A court has issued an unprecedented order for a nuclear reactor in western Japan to stop operating and for a second one to stay offline.
Otsu District Court said the emergency response plans and equipment designs at the two reactors have not been sufficiently upgraded despite the 2011 Fukushima crisis.
The order requires Kansai Electric Power Co to shut down the No 3 reactor immediately and keep No 4 offline at the Takahama plant in Fukui prefecture, home to about a dozen reactors.
The two reactors restarted this year after a high court in December reversed an earlier injunction by another court.
The decision reflects Japan’s divided views on nuclear safety and leaves only two of the country’s 43 reactors in operation.

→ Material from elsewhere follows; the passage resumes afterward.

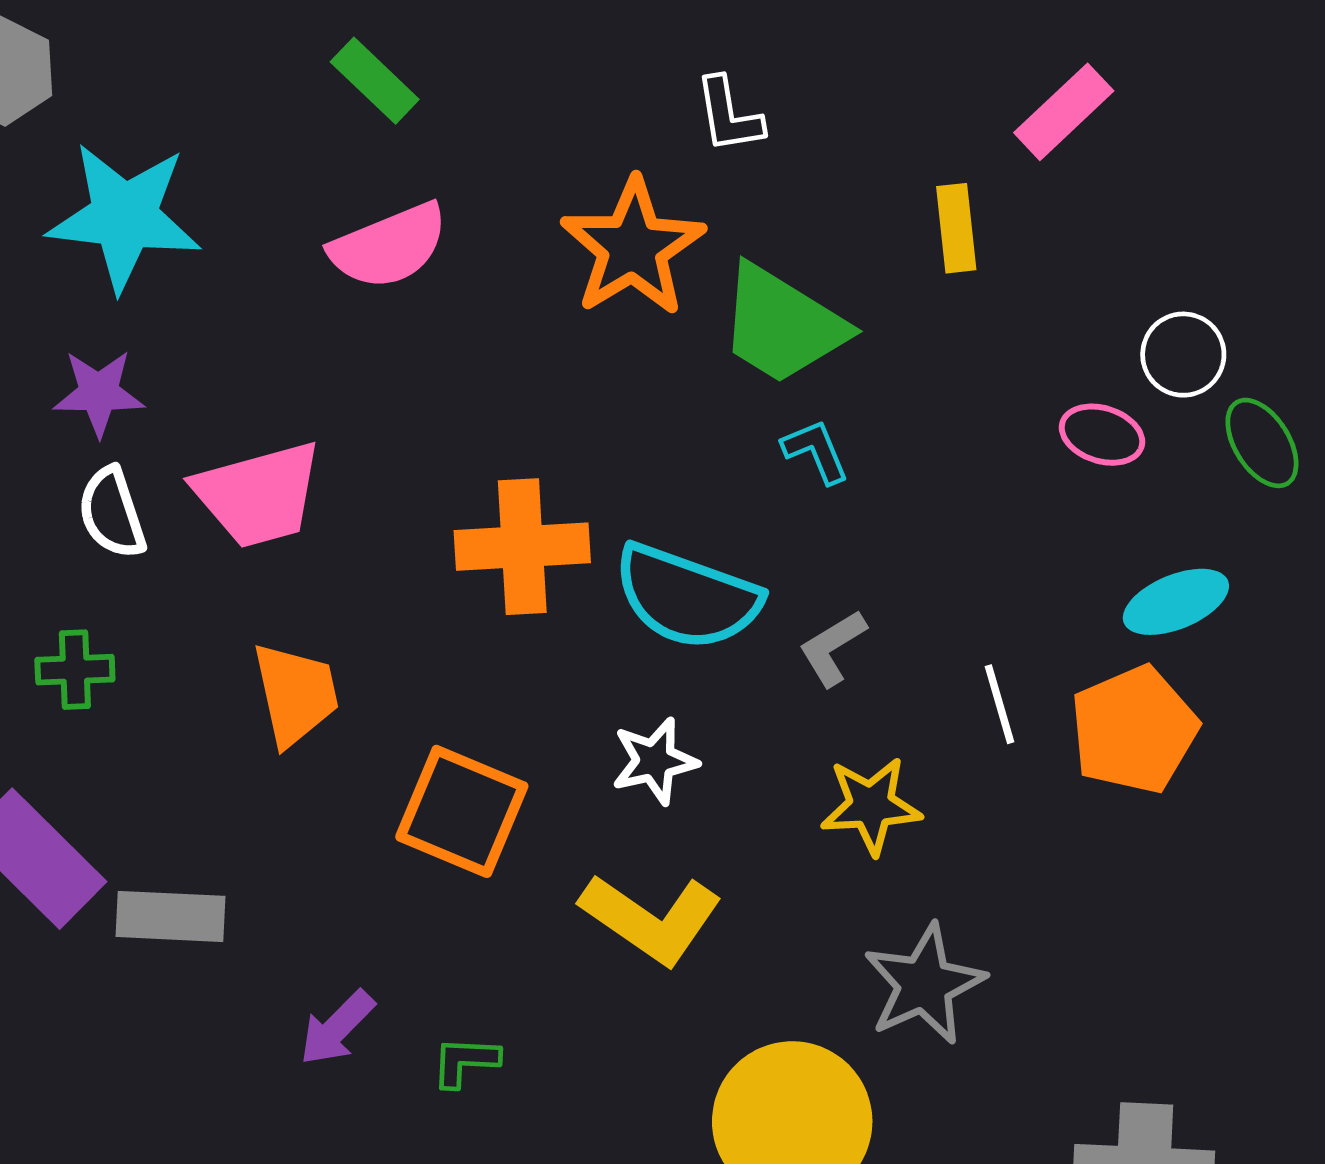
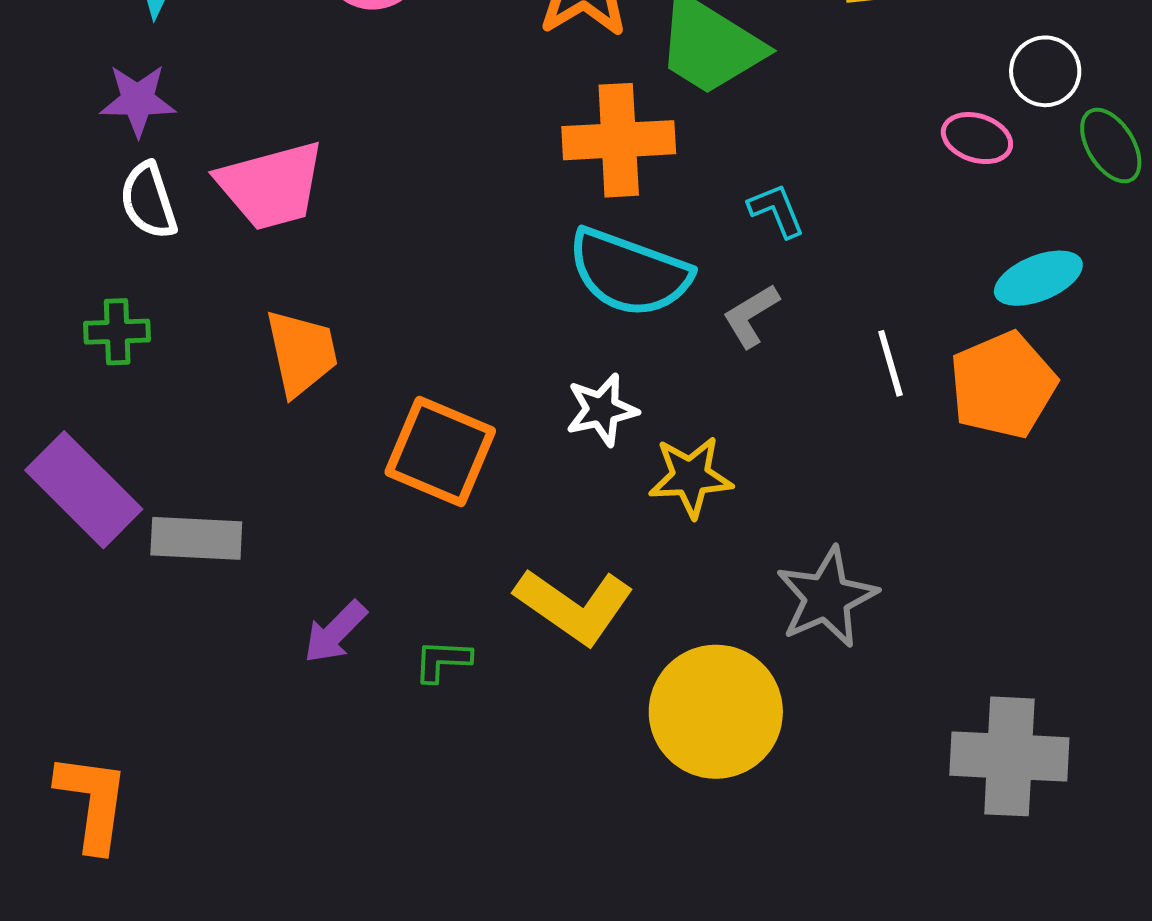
cyan L-shape: (816, 451) -> (776, 210), moved
orange cross: (522, 547) -> (619, 140), moved
yellow star: (871, 806) -> (691, 477), moved
yellow L-shape: (651, 919) -> (574, 606), moved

The No 3 reactor, which uses a riskier plutonium-based MOX fuel, resumed operation in late January, while No 4 had to be shut down late last month after operating for just three days because of a series of technical problems.
Judge Yoshihiko Yamamoto said the operator has not fully explained how it upgraded safety features at the two Takahama reactors under post-Fukushima safety standards. The utility has not fully explained its design philosophy or its measures to mitigate power loss and its evacuation plans in case of a severe accident and a massive tsunami.
Kansai Electric said the decision was “disappointing” and planned to appeal.
Prime minister Shinzo Abe’s government wants to restart as many reactors as possible. It says nuclear energy should remain a key power source for Japan, which has few natural resources to fuel its economy.